En application de la loi Travail, les partenaires sociaux ont négocié et conclu en mars 2017 un nouvel accord national interprofessionnel (ANI) sur le portage salarial. Cet accord a été étendu par arrêté ministériel en juillet 2017, ce qui lui confère une valeur légale. Il apporte de nombreuses avancées pour les salariés portés, parmi lesquelles :

  • La définition d’un plafond horaire minimum pour la rémunération des salariés portés, fixé à 70 % du plafond horaire de la sécurité sociale (soit environ 24 euros brut de l’heure en 2021)
  • La mise en place d’un compte épargne-formation pour les salariés portés, similaire au compte personnel de formation (CPF) des autres salariés
  • L’accès aux dispositifs de formation professionnelle et d’accompagnement à la VAE (validation des acquis de l’expérience) pour les salariés portés.

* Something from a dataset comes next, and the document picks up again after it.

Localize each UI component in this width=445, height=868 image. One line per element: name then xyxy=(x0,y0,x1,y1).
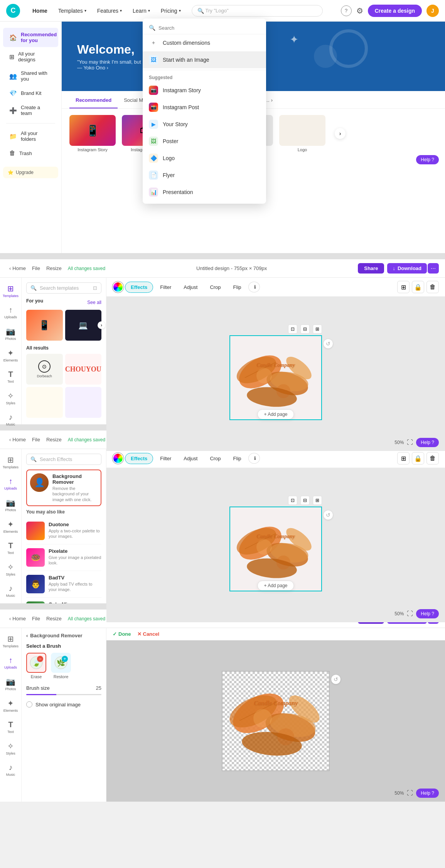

Ainsi, au fil des années et des évolutions législatives, le portage salarial est passé d’une pratique non encadrée à un véritable statut juridique reconnu et protégé. Les salariés portés bénéficient aujourd’hui d’un cadre légal et conventionnel qui leur garantit des droits similaires à ceux des autres salariés, tout en préservant la souplesse et l’autonomie propres au travail indépendant. Cette évolution législative témoigne de la volonté des pouvoirs publics et des partenaires sociaux d’accompagner les nouvelles formes d’emploi qui émergent sur le marché du travail, en les intégrant dans un cadre juridique adapté et protecteur.